NORWEGIANS IN AMERICAN TO CELEBRATE

 

Centennial Observance To Be Held At Minneapolis June 7-8-9, 1925

 

SOME HISTORY

 

(By the Publicity Bureau of the Norwegian Lutheran Church of America.)

 

The year 1825 was significant for America as it marked the beginning of Norwegian immigration to this country.  This is therefore the centennial year and will be observed by a national celebration in Minneapolis, June 7, 8, and 9, when Norwegian-Americans will gather from all parts of the country to celebrate the event.  Local celebrations will also be conducted throughout the country.

     In connection with this event the following clipping from the New York Daily Advertiser for October 12, 1825, may be of interest.  It was headed:

                                “A NOVEL SIGHT”

“A vessel has arrived at this port with emigrants from Norway.  The vessel is very small, measuring, as we understand only about 360 Norwegian lasts, or 45 American tons, and brought 53 passengers, male and female, all bound for Orleans county, where an agent who came over some time since, purchased a tract of land.

     “The appearance of such a party of strangers, coming from so distant a country and in a vessel of a size apparently ill calculated for a voyage across the Atlantic, could not but excite an unusual degree of interest.

     “An enterprise like this argues a good deal of boldness in the master of the vessel, as well as an adventurous spirit in the passengers, most of whom belong to families from the vicinity of a little town at the south-western extremity of Norway, near the city of Stavanger.  Those who came from the farms are dressed in coarse cloth of domestic manufacture of a fashion different from the Americans, but those who inhabited the town wear calicos, ginghams, and gay shawls, imported, we presume, from England.

     “The vessel is built on the model common to fishing boats on that coast, with a single top-sail, sloop-rigged.  She arrived with the addition of one passenger born on the way.”

     The name of the vessel was “Restaurationen.”  It left Stavanger, Norway, July 4, 1825, and arrived at New York, October 9, the same year.  Every one of the passengers landed in good health and spirits.  A child was born to Mr. and Mrs.
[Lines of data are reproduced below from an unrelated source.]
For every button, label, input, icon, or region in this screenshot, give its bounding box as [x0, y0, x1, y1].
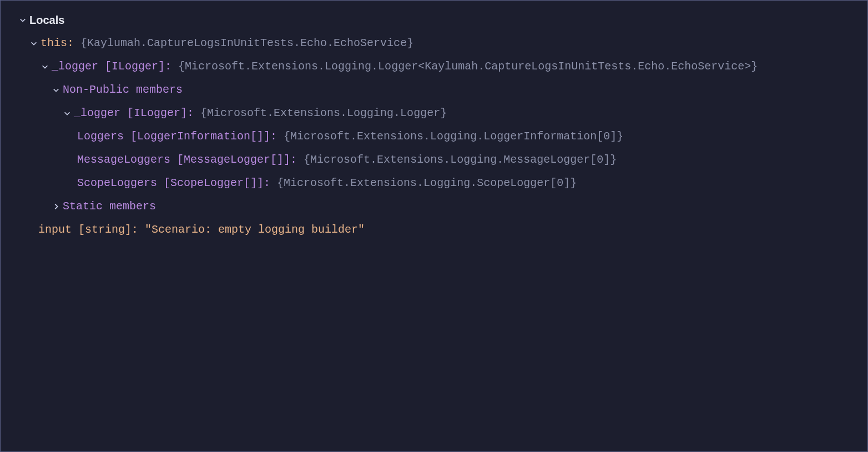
chevron-down-icon[interactable]: [60, 109, 74, 117]
variable-row[interactable]: input [string]: "Scenario: empty logging…: [5, 218, 863, 242]
variable-row[interactable]: _logger [ILogger]: {Microsoft.Extensions…: [5, 102, 863, 125]
variable-name: MessageLoggers [MessageLogger[]]:: [77, 151, 297, 169]
variable-name: this:: [41, 34, 74, 52]
variable-row[interactable]: _logger [ILogger]: {Microsoft.Extensions…: [5, 55, 863, 78]
chevron-down-icon[interactable]: [49, 86, 63, 94]
variable-value: {Microsoft.Extensions.Logging.LoggerInfo…: [284, 128, 623, 145]
variable-row[interactable]: ScopeLoggers [ScopeLogger[]]: {Microsoft…: [5, 172, 863, 195]
chevron-right-icon[interactable]: [49, 203, 63, 210]
chevron-down-icon[interactable]: [16, 16, 29, 24]
variable-value: {Microsoft.Extensions.Logging.Logger}: [200, 104, 447, 122]
variable-row[interactable]: this: {Kaylumah.CaptureLogsInUnitTests.E…: [5, 32, 863, 55]
variable-value: {Kaylumah.CaptureLogsInUnitTests.Echo.Ec…: [80, 34, 413, 52]
variable-row[interactable]: Loggers [LoggerInformation[]]: {Microsof…: [5, 125, 863, 148]
variable-name: Non-Public members: [63, 81, 183, 99]
variable-row[interactable]: Static members: [5, 195, 863, 218]
locals-panel: Locals this: {Kaylumah.CaptureLogsInUnit…: [0, 0, 868, 452]
panel-header-row[interactable]: Locals: [5, 8, 863, 32]
variable-row[interactable]: Non-Public members: [5, 78, 863, 102]
variable-name: ScopeLoggers [ScopeLogger[]]:: [77, 174, 270, 192]
variable-name: _logger [ILogger]:: [52, 58, 171, 76]
variable-value: {Microsoft.Extensions.Logging.MessageLog…: [304, 151, 617, 169]
chevron-down-icon[interactable]: [27, 39, 41, 47]
variable-value: {Microsoft.Extensions.Logging.ScopeLogge…: [277, 174, 577, 192]
variable-name: Loggers [LoggerInformation[]]:: [77, 128, 277, 145]
variable-name: Static members: [63, 198, 156, 215]
variable-name: input [string]:: [38, 221, 138, 239]
variable-value: {Microsoft.Extensions.Logging.Logger<Kay…: [178, 58, 758, 76]
variable-value: "Scenario: empty logging builder": [145, 221, 365, 239]
chevron-down-icon[interactable]: [38, 63, 52, 71]
variable-row[interactable]: MessageLoggers [MessageLogger[]]: {Micro…: [5, 148, 863, 172]
panel-title: Locals: [29, 11, 64, 29]
variable-name: _logger [ILogger]:: [74, 104, 194, 122]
Lars Larson on the voyage.  She was given the name Margaret Allen in honor of Mrs. Allen in London who had befriended Mr. Larson.

     These Norse “pilgrim fathers and mothers” who came over in this “Mayflower of the North” settled in Orleans county, New York, and the hundreds and thousands of their countrymen who followed them during this century have settled and developed large parts of Illinois, Wisconsin, Minnesota, Iowa, the Dakotas, and beyond to the Pacific Ocean and way up in Canada.  They were hard working, frugal, and industrious, and blazed the way in developing the American wilderness into the most prosperous and progressive regions of the world.  They came well prepared to do their part for America.  They came from a free country to a free country, from an educated country to an educated country.  They represented a civilization and culture of a thousand years development.  They were better Americans before they left Norway than some of those who have been trying to Americanize them after they came here.
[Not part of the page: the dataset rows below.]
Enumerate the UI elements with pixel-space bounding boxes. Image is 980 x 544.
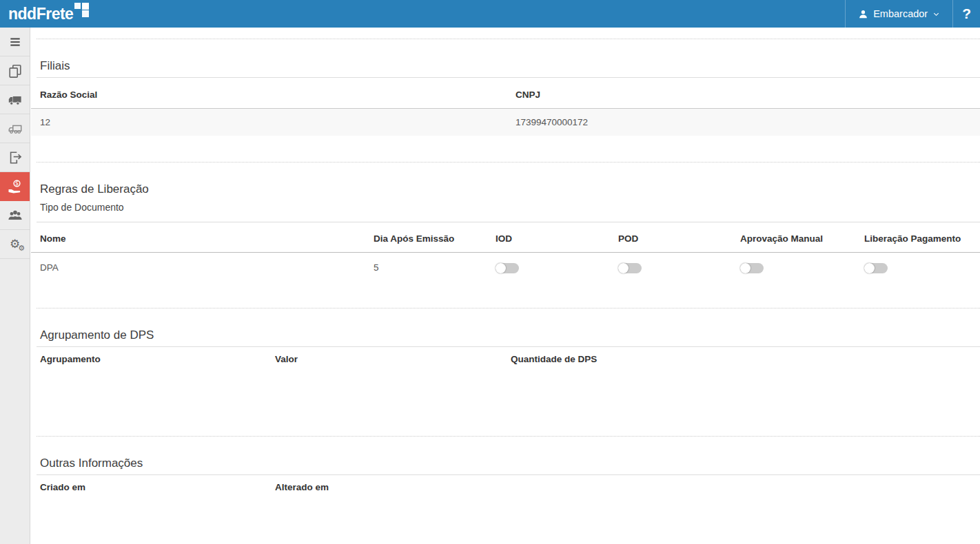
regras-col-nome: Nome <box>31 222 365 253</box>
sidebar-item-users[interactable] <box>0 201 30 230</box>
outras-col-criado-em: Criado em <box>31 475 266 498</box>
regras-table-row: DPA 5 <box>31 253 980 288</box>
sidebar-item-export[interactable] <box>0 143 30 172</box>
document-export-icon <box>8 150 23 165</box>
sidebar-item-settings[interactable]: ⚙⚙ <box>0 230 30 259</box>
filiais-table-row[interactable]: 12 17399470000172 <box>31 109 980 136</box>
truck-icon <box>7 92 23 107</box>
outras-section-header: Outras Informações <box>37 456 980 475</box>
filial-razao-social-value: 12 <box>31 109 507 136</box>
filial-cnpj-value: 17399470000172 <box>507 109 980 136</box>
documents-icon <box>8 63 23 79</box>
help-label: ? <box>962 6 971 22</box>
sidebar-item-truck[interactable] <box>0 85 30 114</box>
truck-outline-icon <box>7 121 23 136</box>
filiais-col-cnpj: CNPJ <box>507 78 980 109</box>
sidebar-item-documents[interactable] <box>0 56 30 85</box>
sidebar-item-payment-release[interactable]: $ <box>0 172 30 201</box>
agrupamento-col-quantidade: Quantidade de DPS <box>502 347 980 370</box>
regras-table: Nome Dia Após Emissão IOD POD Aprovação … <box>31 222 980 288</box>
app-logo[interactable]: nddFrete <box>8 2 89 25</box>
hand-coin-icon: $ <box>7 178 23 195</box>
regra-nome-value: DPA <box>31 253 365 288</box>
agrupamento-title: Agrupamento de DPS <box>40 328 980 342</box>
hamburger-icon <box>8 35 23 49</box>
app-logo-text: nddFrete <box>8 2 73 25</box>
regras-col-pod: POD <box>609 222 731 253</box>
liberacao-pagamento-toggle[interactable] <box>864 263 888 273</box>
user-icon <box>858 9 868 19</box>
section-divider <box>37 39 980 39</box>
outras-table: Criado em Alterado em <box>31 475 980 498</box>
app-header: nddFrete Embarcador ? <box>0 0 980 28</box>
agrupamento-section-header: Agrupamento de DPS <box>37 328 980 347</box>
regra-dia-apos-emissao-value: 5 <box>365 253 487 288</box>
outras-col-alterado-em: Alterado em <box>266 475 980 498</box>
svg-text:$: $ <box>14 180 18 187</box>
regras-col-aprovacao-manual: Aprovação Manual <box>731 222 855 253</box>
regras-col-iod: IOD <box>487 222 609 253</box>
regras-title: Regras de Liberação <box>40 182 980 196</box>
sidebar-item-truck-outline[interactable] <box>0 114 30 143</box>
section-divider <box>37 162 980 163</box>
regras-section-header: Regras de Liberação Tipo de Documento <box>37 182 980 222</box>
help-button[interactable]: ? <box>952 0 980 28</box>
agrupamento-col-valor: Valor <box>266 347 502 370</box>
iod-toggle[interactable] <box>496 263 519 273</box>
outras-title: Outras Informações <box>40 456 980 470</box>
sidebar: $ ⚙⚙ <box>0 28 30 544</box>
user-menu-label: Embarcador <box>873 8 928 19</box>
users-icon <box>7 208 23 223</box>
filiais-col-razao-social: Razão Social <box>31 78 507 109</box>
chevron-down-icon <box>932 10 940 18</box>
sidebar-item-menu[interactable] <box>0 28 30 56</box>
ndd-logo-mark-icon <box>74 3 89 17</box>
regras-col-liberacao-pagamento: Liberação Pagamento <box>855 222 980 253</box>
filiais-title: Filiais <box>40 59 980 73</box>
agrupamento-col-agrupamento: Agrupamento <box>31 347 266 370</box>
agrupamento-table: Agrupamento Valor Quantidade de DPS <box>31 347 980 370</box>
section-divider <box>37 308 980 308</box>
filiais-table: Razão Social CNPJ 12 17399470000172 <box>31 78 980 136</box>
filiais-section-header: Filiais <box>37 59 980 78</box>
pod-toggle[interactable] <box>618 263 642 273</box>
section-divider <box>37 436 980 437</box>
aprovacao-manual-toggle[interactable] <box>740 263 764 273</box>
regras-col-dia-apos-emissao: Dia Após Emissão <box>365 222 487 253</box>
gears-icon: ⚙⚙ <box>10 238 20 250</box>
regras-subtitle: Tipo de Documento <box>40 202 980 218</box>
main-content: Filiais Razão Social CNPJ 12 17399470000… <box>31 28 980 544</box>
user-menu-dropdown[interactable]: Embarcador <box>845 0 952 28</box>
     As a rule the Norse immigrants came here empty handed, but they were not empty-headed or empty hearted.  Preeminently, they were a religious people and wherever they settled they built churches, educational and charity institutions.  They have over 3,500 churches, 1,500 clergymen, and contribute annually about $4,000,000 to church, charity, mission and religious education.  They have 30 colleges, academies, normal schools and theological seminaries, 38 children’s homes, old people’s homes, rescue homes for girls, kindergartens and day nurseries.

     Their first pastor, Elling Eielsen, was ordained in 1843.  They built their first church in 1844 in Racine County, Wisconsin, and organized their first synod in 1851.  The first American newspaper in the Norwegian language appeared July 29, 1847.  It was called “Nordlyset” (The Northern Light), and was published in the town of Norway, Racine County, Wisconsin.

     The first Norwegian academy of higher learning was founded in 1852.

     In 1920 there were 2,233,503 Norwegians in America, and when we bear in mind that the good ship “Restaurationen” brought the original 53 Norwegians to this county in 1825, we realize that there has been some development both here and in Norway.  And when their descendants gather to celebrate the event, they can do so with the satisfaction of having contributed some of the finest and most desirable elements into America.